Poirot la desaprobaba. El acento bien educado de Patricia le pareció insoportable.

«Es inteligente y culta —se dijo—, y cada año se irá volviendo más cargante. Antiguamente… —Su memoria volvió por un momento a recordar a la condesa Vera Rossakoff—. ¡Qué exótico esplendor tenía… aun en la decadencia! Estas muchachas de hoy en día… Pero eso es porque me estoy haciendo viejo. Incluso esta joven excelente puede parecer una auténtica Venus a algún hombre. Aunque lo dudo».

Patricia estaba diciendo:

—Estoy realmente sorprendida por lo que le ha ocurrido a Bess… a la señorita Johnston. El haber utilizado tinta verde parece un intento deliberado de culpar a Nigel, pero le aseguro, señor Poirot, que Nigel no haría nunca una cosa así tan abominable.

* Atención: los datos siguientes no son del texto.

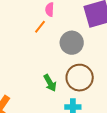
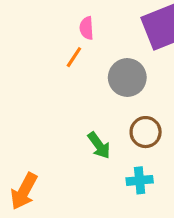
brown circle: (80, 78) -> (146, 132), size x0.7

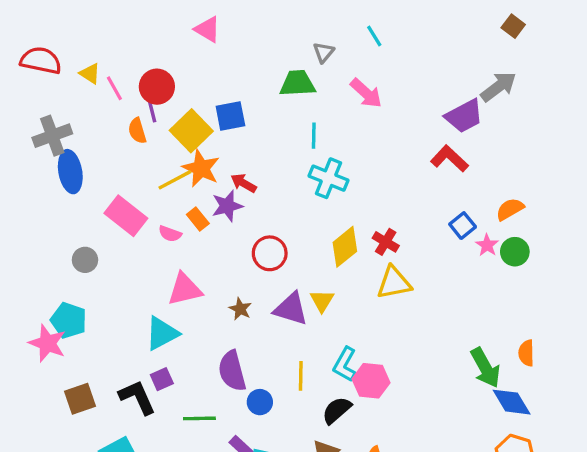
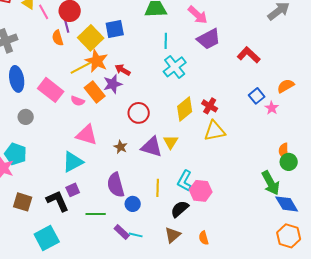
purple trapezoid: (464, 116) -> (209, 39), moved
blue ellipse: (70, 172) -> (17, 79), moved
cyan cross: (329, 178) -> (175, 67), turned 30
orange rectangle: (198, 219) -> (95, 92), size x1.5
green circle: (515, 252) -> (289, 162), moved
pink triangle: (185, 289) -> (87, 135), turned 30
orange semicircle: (526, 353) -> (284, 151), moved
brown square: (80, 399) -> (23, 202), turned 36

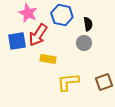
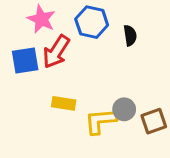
gray circle: (84, 43) -> (124, 109), moved
yellow rectangle: (48, 59) -> (64, 103), moved

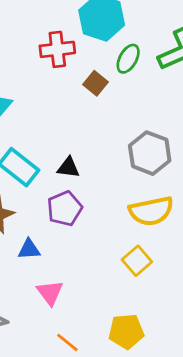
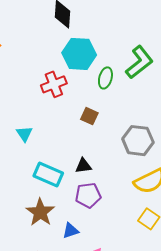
brown square: (96, 83) -> (89, 116), moved
purple pentagon: (65, 209) -> (88, 195), turned 30

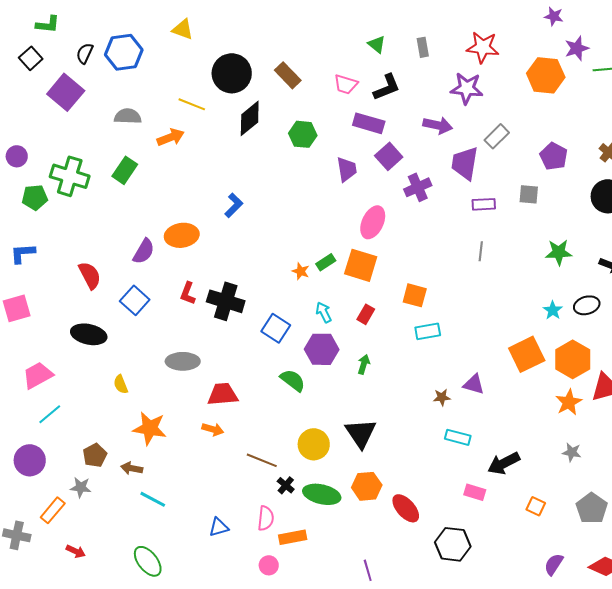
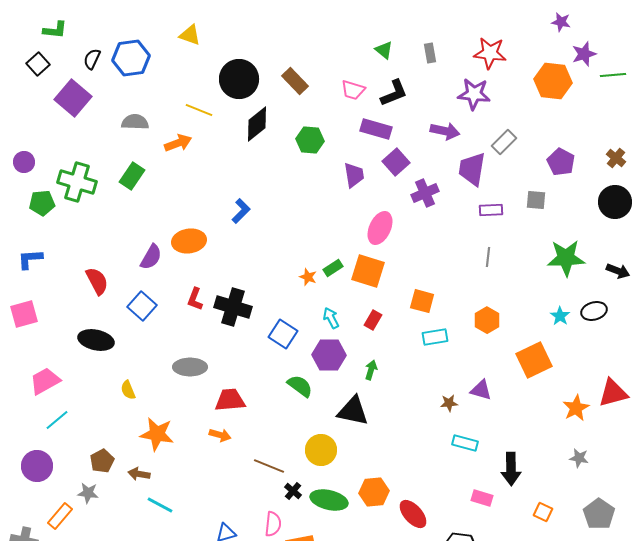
green star: (559, 252) -> (566, 258), size x1.4
orange hexagon: (573, 359) -> (487, 320), moved, size x0.7
black triangle: (361, 433) -> (353, 411), moved, turned -44
black arrow: (504, 463) -> (511, 469), turned -64

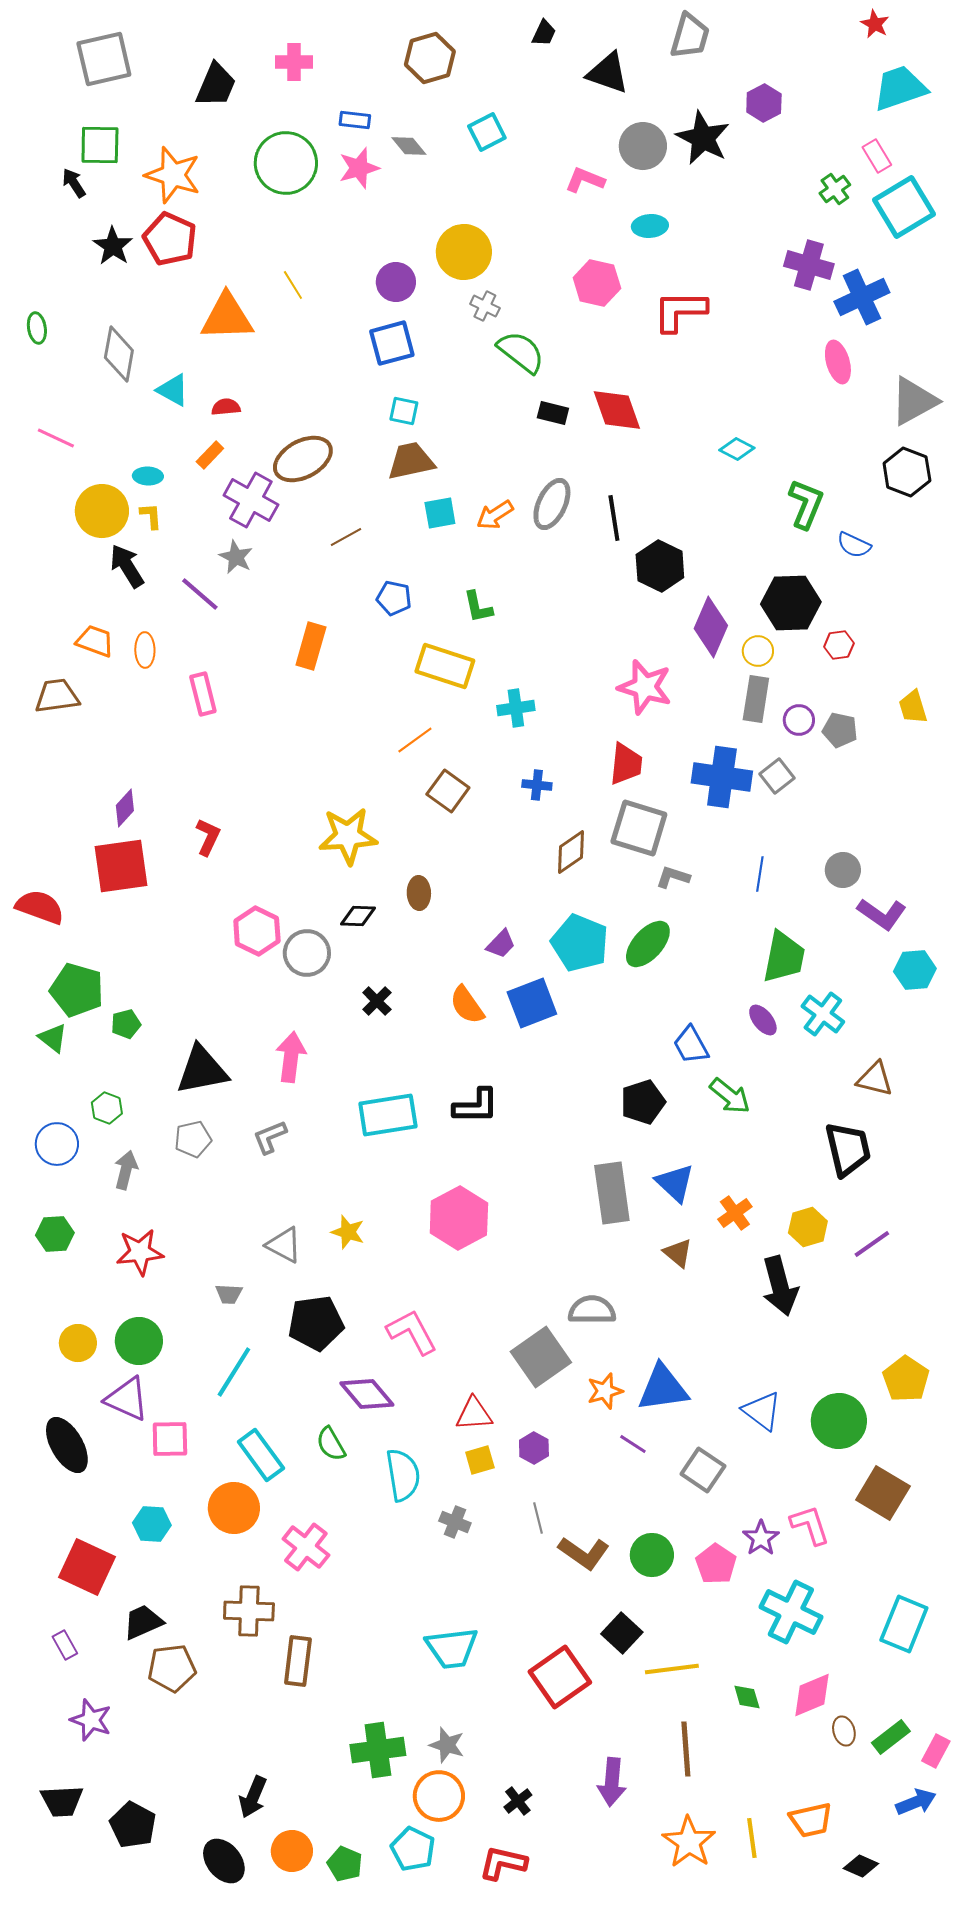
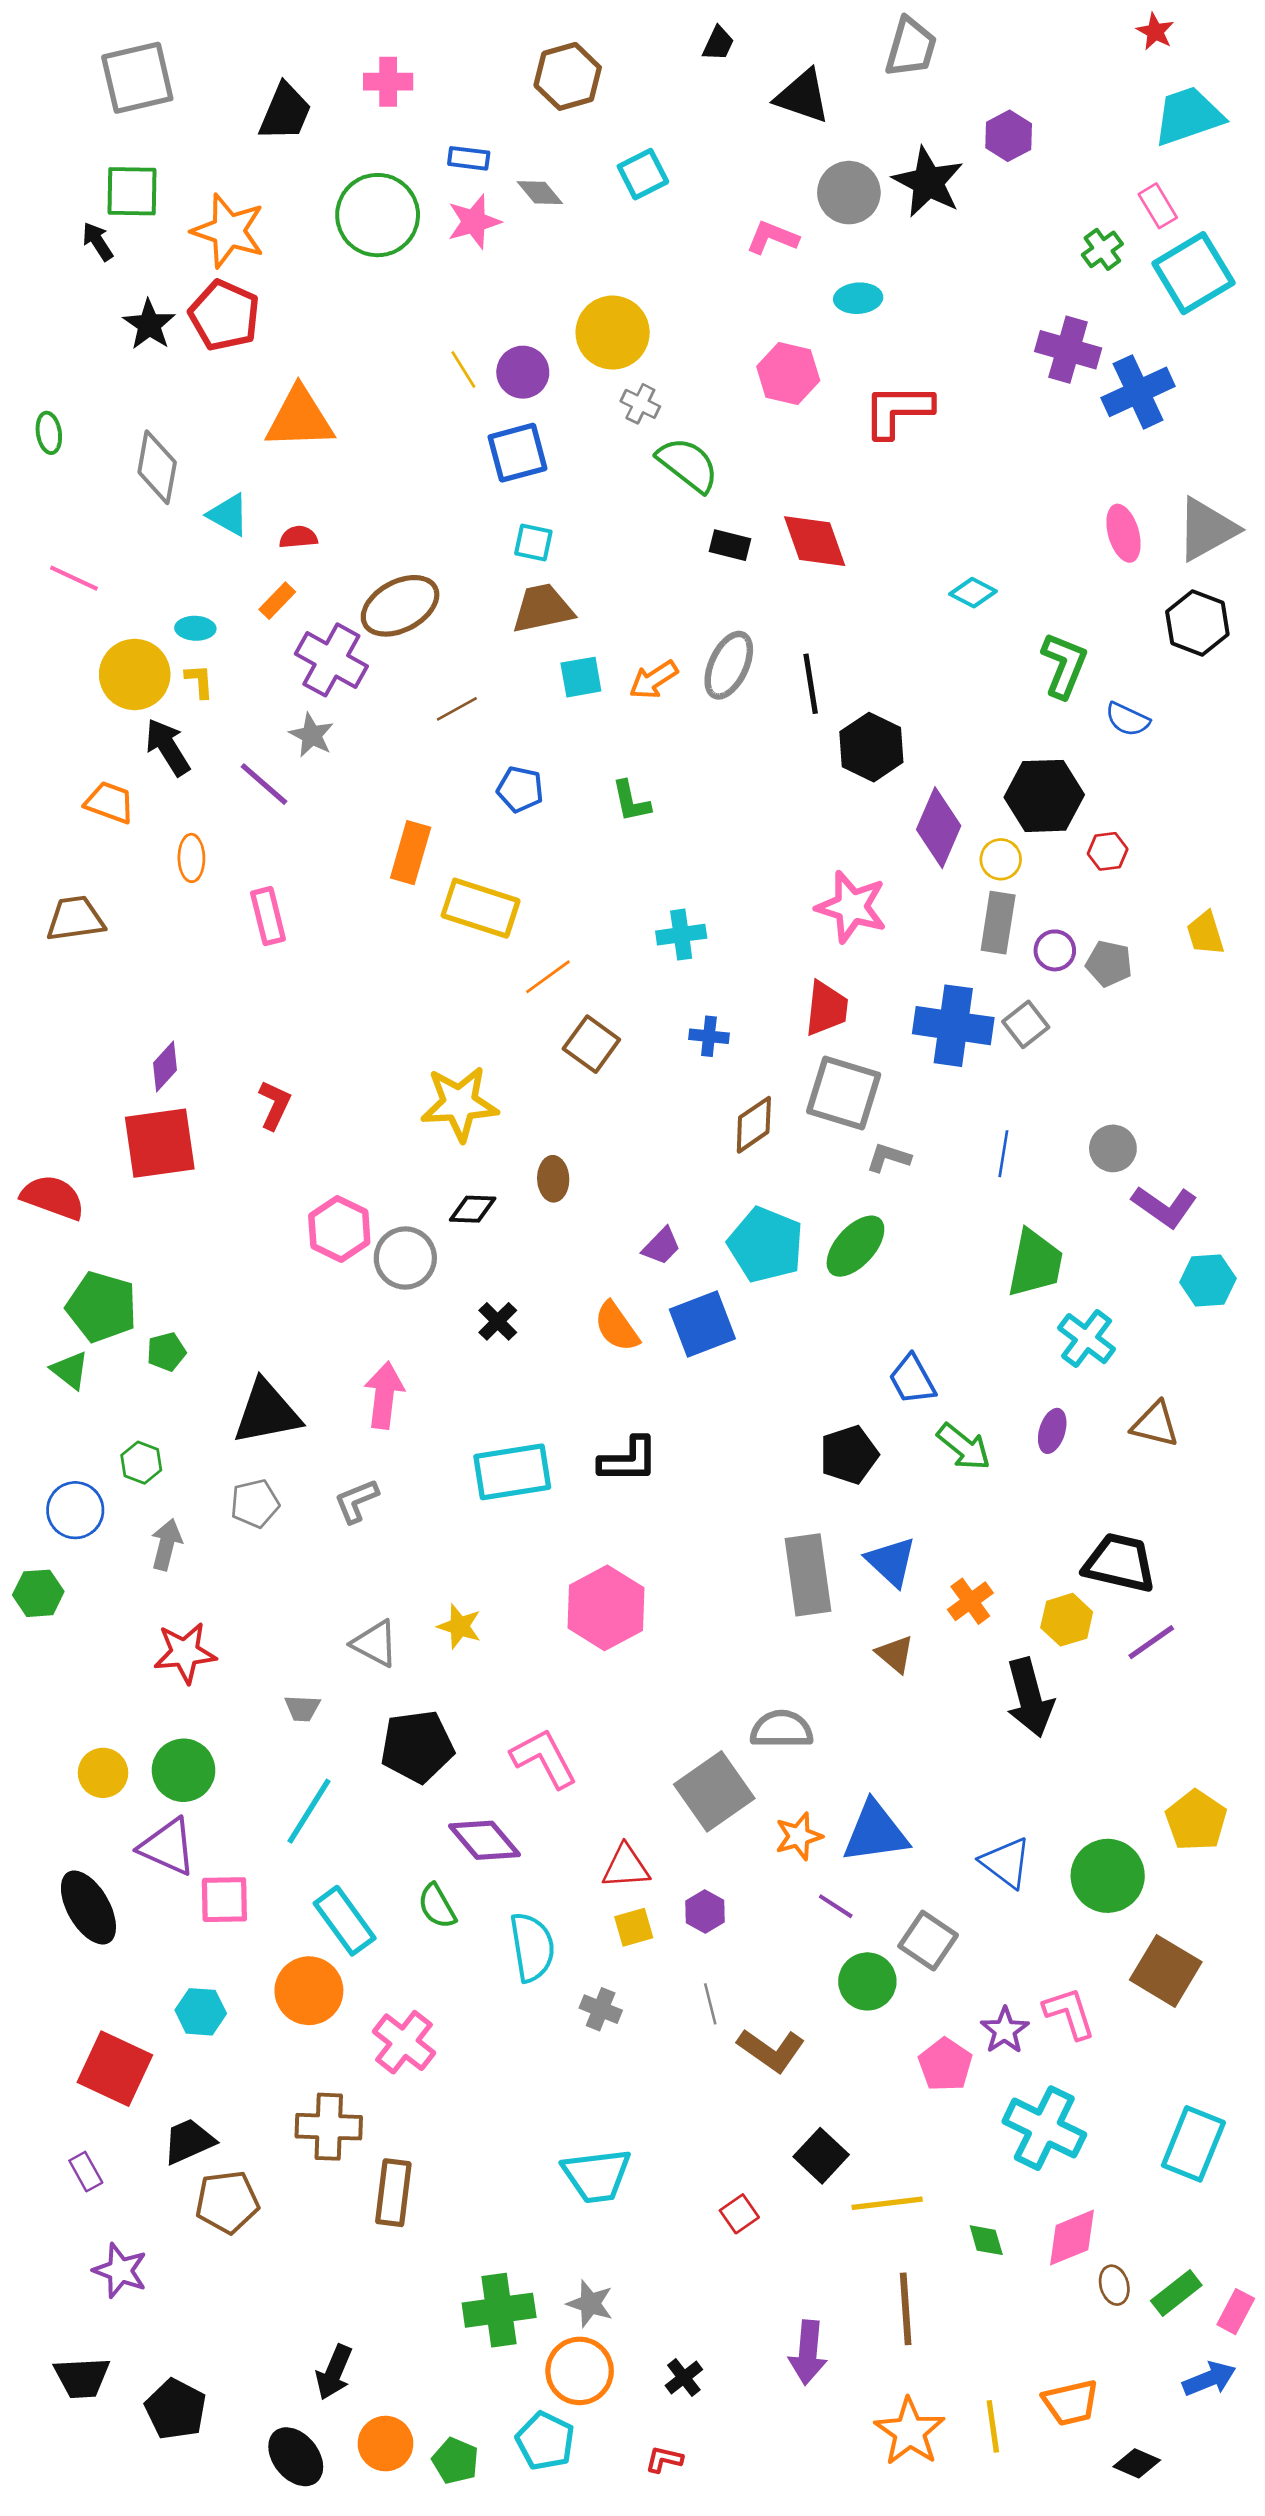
yellow line: (293, 285) -> (463, 370), moved
pink ellipse: (838, 362) -> (1123, 533), moved
orange trapezoid: (95, 641) -> (110, 803), moved
yellow rectangle: (445, 666) -> (481, 908), moved
purple ellipse: (763, 1020) -> (1052, 1431), moved, turned 56
black trapezoid: (848, 1149) -> (1120, 1563), moved, turned -64
green hexagon: (55, 1234) -> (38, 1593), moved
green circle: (652, 1555) -> (867, 1981), moved
red square: (560, 1677) -> (739, 2214), size x0.5
red L-shape: (503, 1863) -> (664, 2459), size x0.6

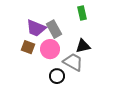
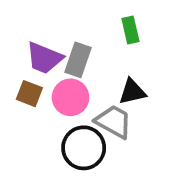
gray rectangle: (54, 29) -> (78, 60), turned 48
black circle: (57, 76) -> (84, 148), size x1.5

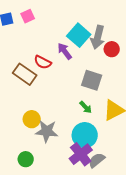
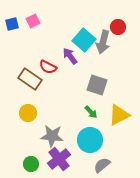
red circle: (112, 49) -> (118, 27), moved
yellow circle: (32, 119) -> (28, 113), moved
purple cross: (81, 154) -> (59, 159), moved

—Ah —Poirot la miró con más interés. Había enrojecido y parecía hablar con vehemencia.

—No es fácil comprender a Nigel —decía con el mismo interés—. Ha tenido una niñez muy difícil.

—¡Mon Dieu, otra más!

—¿Cómo dice?

—Nada. Decía usted…

—Que Nigel ha tenido dificultades, y siempre tuvo la tendencia a rebelarse contra cualquier autoridad. Es muy inteligente… de una mentalidad brillante, pero debo admitir que algunas veces su comportamiento no resulta acertado. Es despectivo… ¿comprende? Y demasiado rencoroso para explicarse o defenderse. Aunque todos los de esta casa pensásemos que él vertió la tinta, no lo negaría, limitándose a decir: «Que piensen lo que quieran». Y esa actitud es una tontería.

—Desde luego puede ser mal interpretada.

—Creo que es una especie de orgullo, ya que siempre ha sido un incomprendido.

—¿Hace muchos años que le conoce?

—No, sólo hará cosa de un año. Nos conocimos en un viaje por los castillos del Loira. Cogió una gripe que degeneró en pulmonía y yo fui su enfermera durante toda la enfermedad. Es muy delicado, y no cuida lo más mínimo su salud. En ciertos aspectos, a pesar de ser tan independiente, necesita que le cuiden como a un chiquillo. En realidad necesita alguien que se encargue de él.

Poirot suspiró. De pronto se sintió muy cansado del amor… Primero Celia con sus miradas de adoración. Y ahora allí estaba Patricia con la vehemencia de una madonna. Admitía que debía haber amor y que la juventud tiene que conocerse y aparejarse, pero él, Poirot, había pasado ya aquella fase, a Dios gracias. Se puso en pie.

—¿Me permite que retenga su anillo, señorita? Se lo devolveré mañana sin falta.

—Desde luego, si es ése su deseo —repuso Patricia bastante sorprendida.

—Es usted muy amable. Y por favor, mademoiselle, tenga cuidado.

—¿Cuidado? ¿Cuidado por qué?

—Ojalá lo supiera —repuso Hercules Poirot.